On Friday, Aug. 6, at approximately 6 pm, I noticed an eerie, multicolored shimmering in the sky over the West Hills. Was this an interdimensional anomaly, or simply the Energy Beings commemorating the anniversary of Hiroshima? Please tell me I didn't miss the long-awaited return of the Mothership. —Sir Nose D'voidoffunk

I wouldn't worry about it, pal; I have a hard time imagining that any returning Mothership would leave without you. That said, my Illuminati masters insist that I provide a scientific cover story for what you saw, so please ignore the rest of this column, and, obviously, keep hoarding zinc.

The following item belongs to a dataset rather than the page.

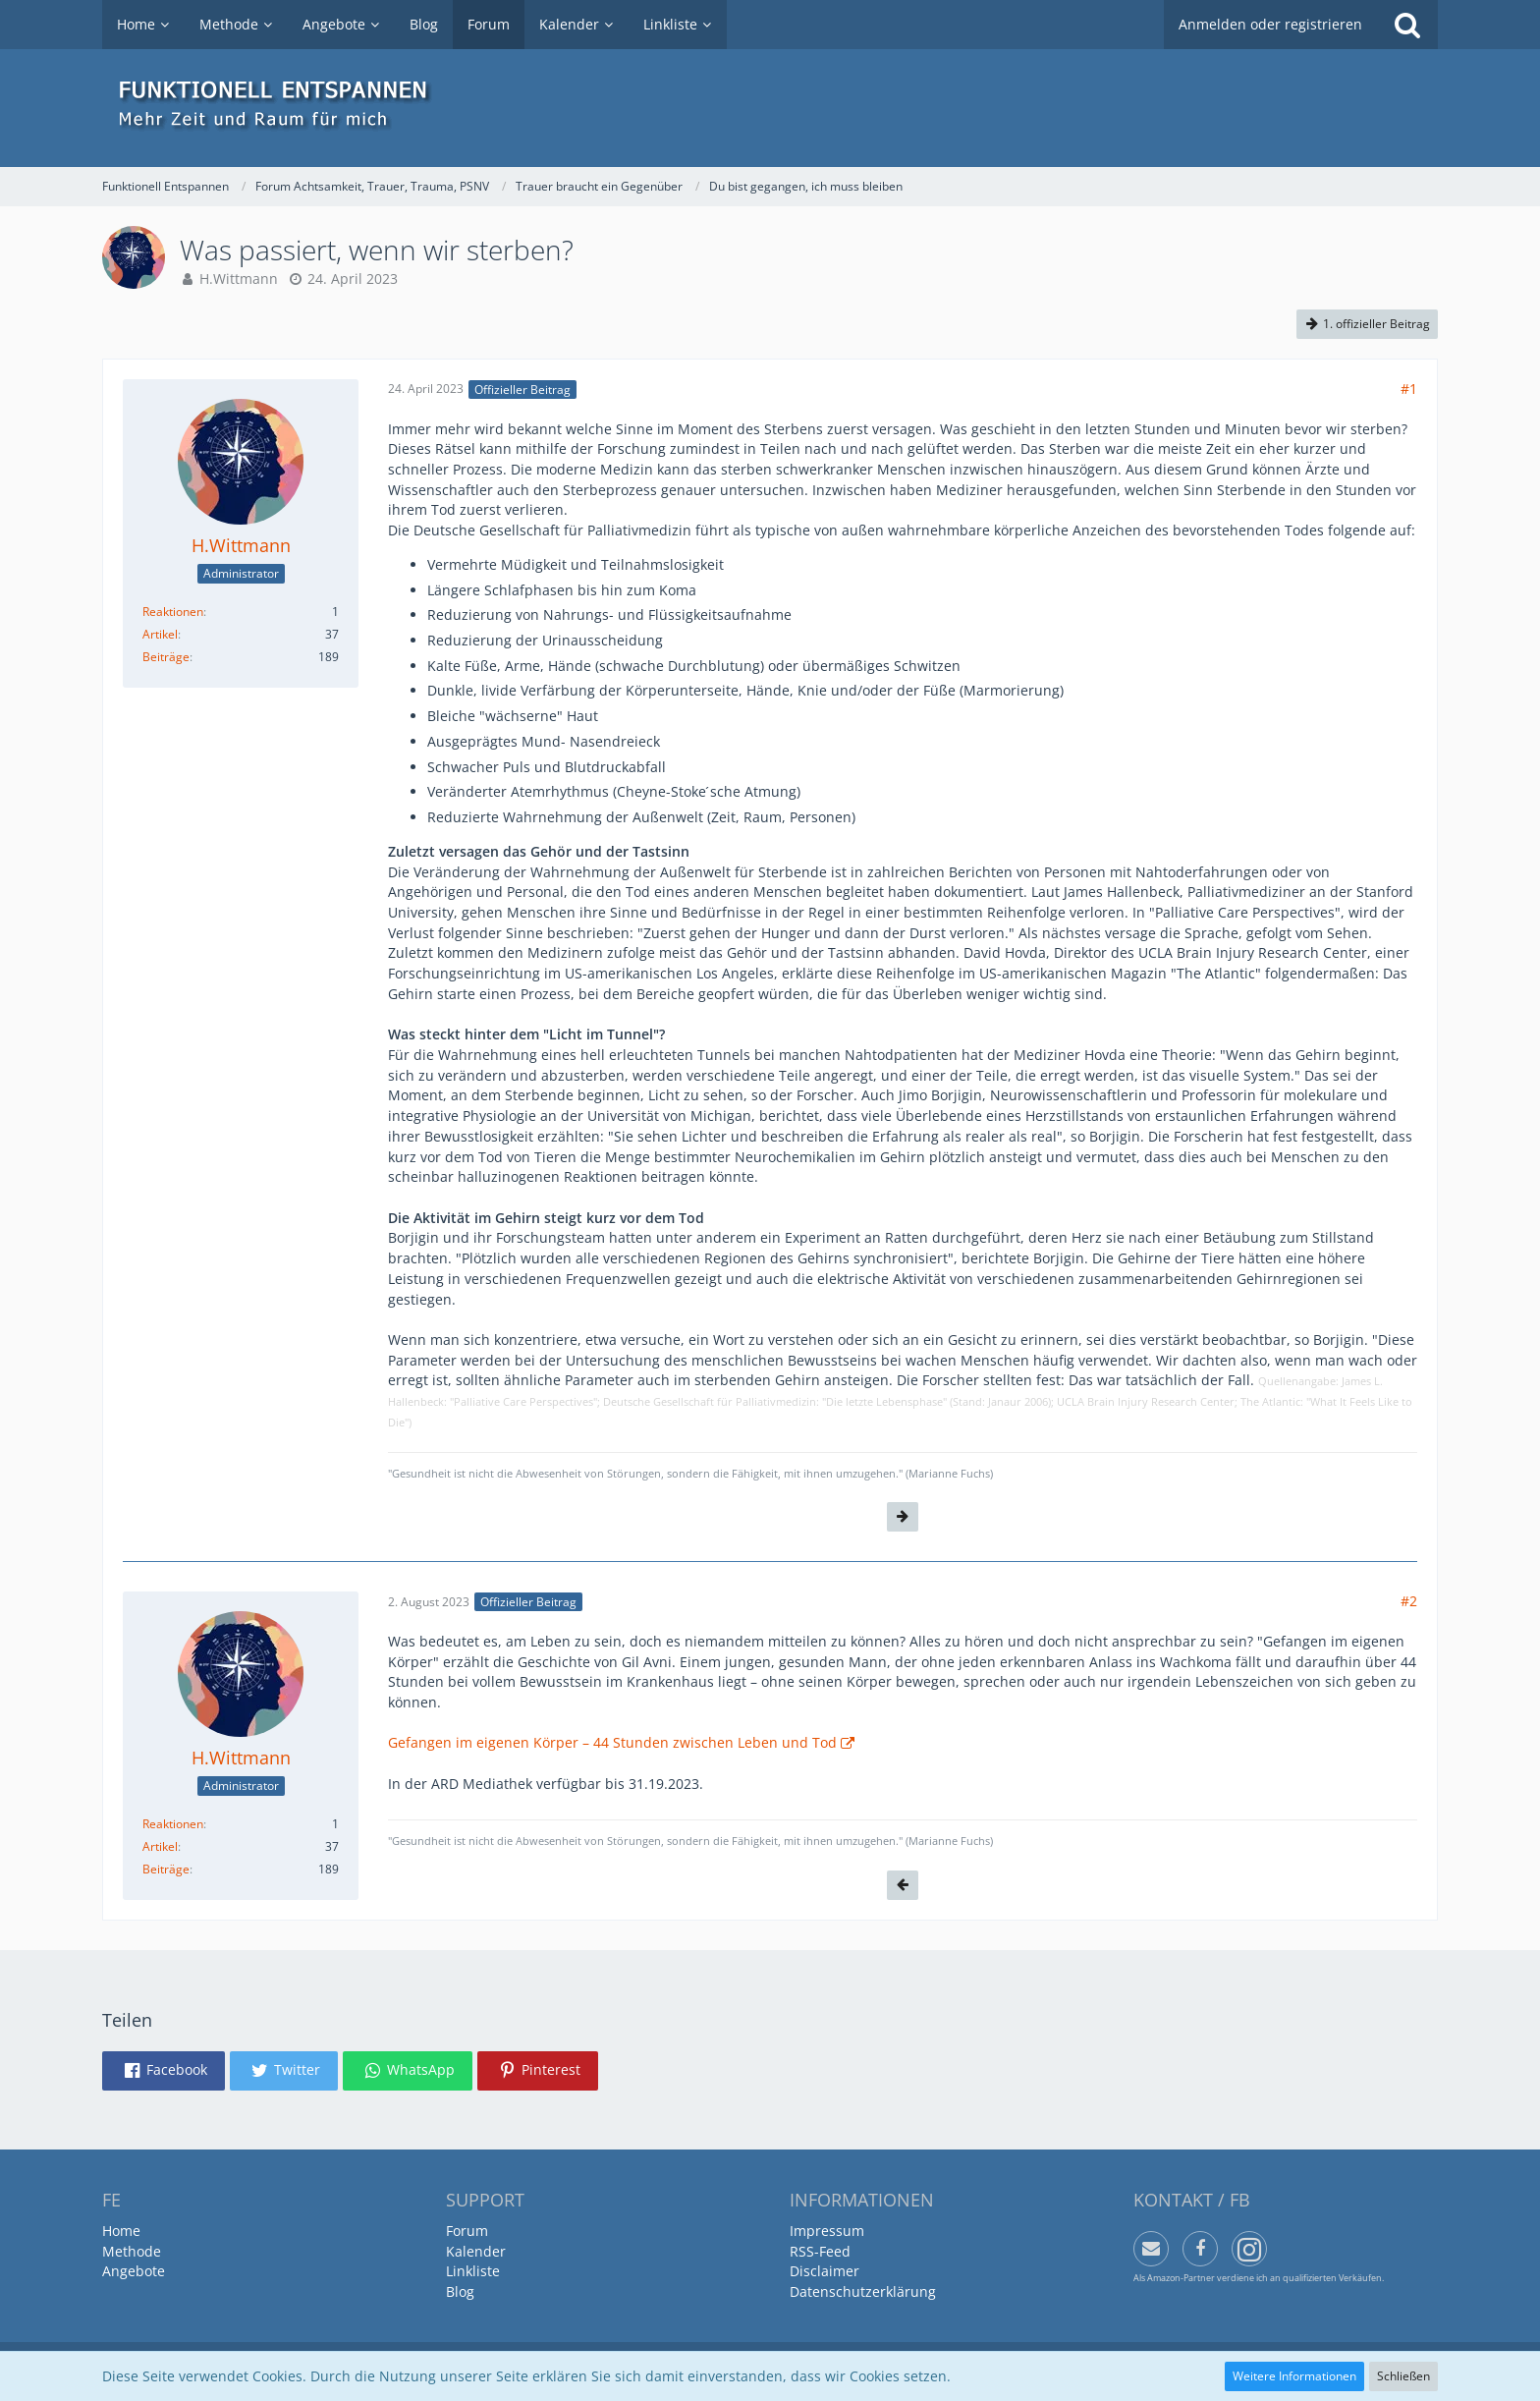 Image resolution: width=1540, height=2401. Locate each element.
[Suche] (1407, 24)
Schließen (1403, 2376)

The rest of you may be surprised to learn that one doesn't need a tinfoil hat to see the phenomenon Sir Nose describes. It's called a sundog, and a pretty nice one did appear over Portland last weekend. If you saw a bright, shimmering spot of rainbowlike color banding in the clouds about 20 degrees to the left of the sun, that was it.

While confusing a sundog with a communication from the Pleiadians is understandable, I certainly hope no one mistook it for a rainbow. Rainbows, in spite of what the drawings of non-abused children would have you believe, always appear on the opposite side of the sky from the sun, and are a result of sunlight's refraction through water droplets.

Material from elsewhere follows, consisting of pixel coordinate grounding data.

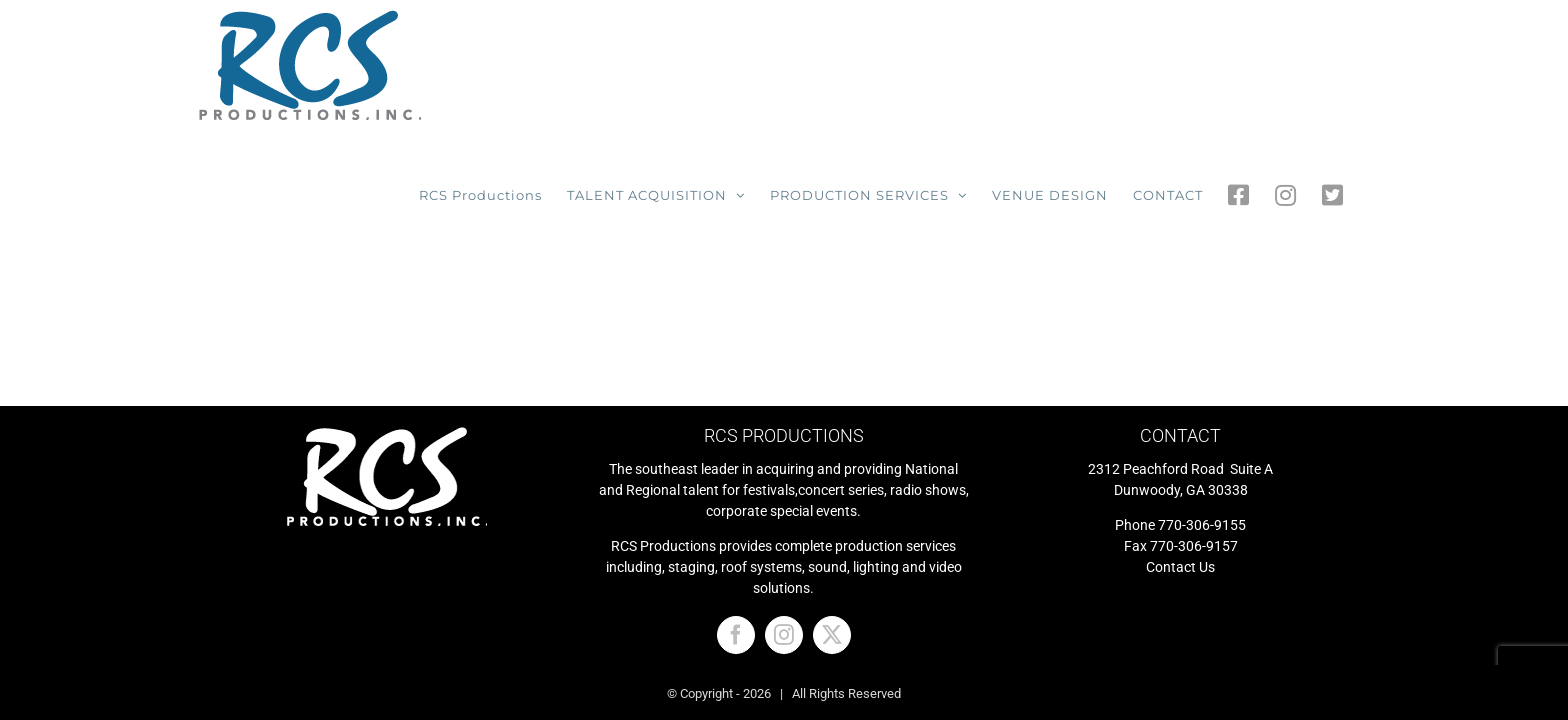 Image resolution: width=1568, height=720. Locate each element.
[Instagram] (784, 505)
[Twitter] (832, 505)
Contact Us (1180, 437)
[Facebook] (736, 505) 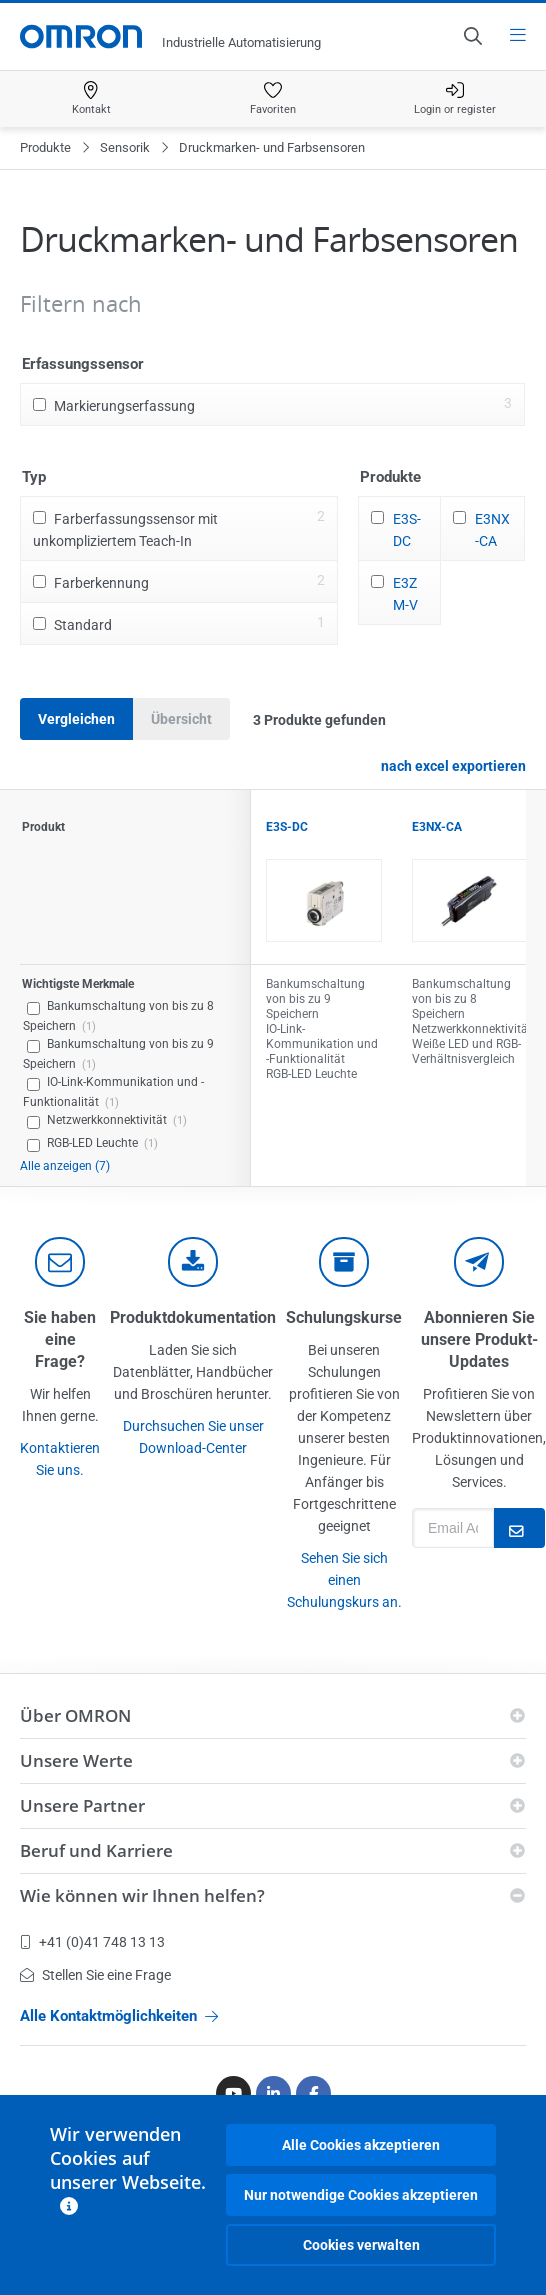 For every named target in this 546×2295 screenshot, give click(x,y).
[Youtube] (233, 2093)
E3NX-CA (492, 530)
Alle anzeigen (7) (65, 1166)
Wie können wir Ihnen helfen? (142, 1895)
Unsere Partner (82, 1805)
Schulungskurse (344, 1317)
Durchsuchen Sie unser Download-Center (193, 1437)
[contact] (60, 1262)
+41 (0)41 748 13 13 (92, 1942)
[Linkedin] (273, 2093)
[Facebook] (313, 2093)
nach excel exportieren (453, 766)
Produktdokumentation (193, 1317)
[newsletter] (479, 1262)
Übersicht (181, 719)
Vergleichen (76, 719)
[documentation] (193, 1262)
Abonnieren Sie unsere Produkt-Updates (479, 1339)
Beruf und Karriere (96, 1850)
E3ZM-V (405, 594)
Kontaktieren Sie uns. (60, 1459)
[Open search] (472, 36)
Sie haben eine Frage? (60, 1339)
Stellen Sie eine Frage (95, 1975)
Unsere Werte (76, 1760)
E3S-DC (407, 530)
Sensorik (125, 147)
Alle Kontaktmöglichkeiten (119, 2016)
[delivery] (344, 1262)
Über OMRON (75, 1715)
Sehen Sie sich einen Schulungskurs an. (344, 1580)
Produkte (45, 147)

Sundogs appear on the same side of the sky as the sun, and are caused by sunlight reflecting off flat ice crystals that have oriented themselves vertically as they fall through the air, which is why they always appear at the same height in the sky as the sun.

The study of sundogs, halos and other such phenomena is called atmospheric optics, a fascinating subject suitable for repelling eligible women of all ages.

Who knew rainbows could be so unromantic?